• _Assignment_
In the data beneath this task, how many lines contain "concerts"? Answer with the number only.

Page-level text extractions
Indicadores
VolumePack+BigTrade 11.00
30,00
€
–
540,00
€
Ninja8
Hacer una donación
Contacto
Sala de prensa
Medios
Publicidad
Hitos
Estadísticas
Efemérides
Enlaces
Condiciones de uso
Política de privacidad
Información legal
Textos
...
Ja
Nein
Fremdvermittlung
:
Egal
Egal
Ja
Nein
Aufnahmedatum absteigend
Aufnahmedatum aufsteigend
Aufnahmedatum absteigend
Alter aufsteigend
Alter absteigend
...
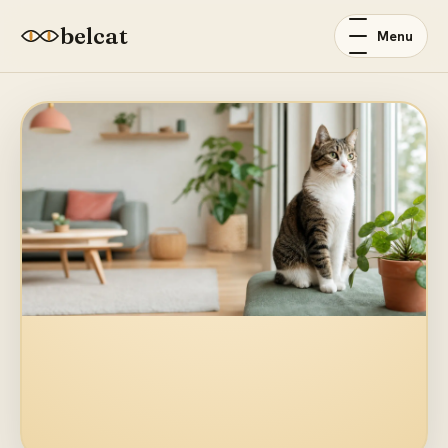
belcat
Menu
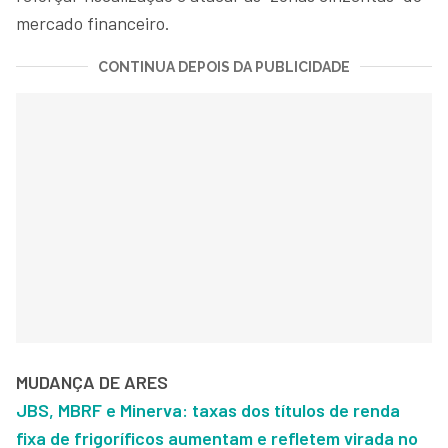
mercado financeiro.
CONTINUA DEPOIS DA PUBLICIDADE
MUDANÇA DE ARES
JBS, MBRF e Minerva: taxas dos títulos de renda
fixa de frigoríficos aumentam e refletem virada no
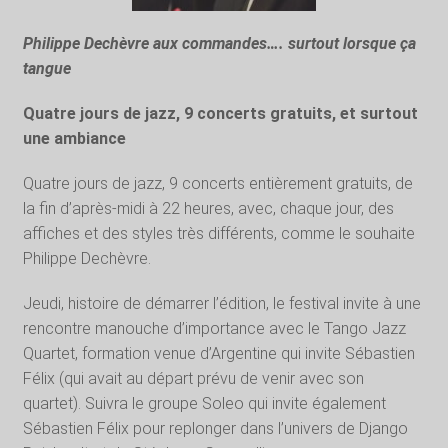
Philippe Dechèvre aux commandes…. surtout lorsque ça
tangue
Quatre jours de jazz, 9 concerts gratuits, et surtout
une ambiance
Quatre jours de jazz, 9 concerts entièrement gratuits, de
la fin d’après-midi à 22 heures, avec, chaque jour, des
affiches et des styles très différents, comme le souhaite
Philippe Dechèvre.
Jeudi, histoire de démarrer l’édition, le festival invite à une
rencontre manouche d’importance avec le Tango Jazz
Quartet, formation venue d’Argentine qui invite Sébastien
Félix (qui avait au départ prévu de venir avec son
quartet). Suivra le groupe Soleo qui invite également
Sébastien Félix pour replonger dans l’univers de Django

• _Your solution_
2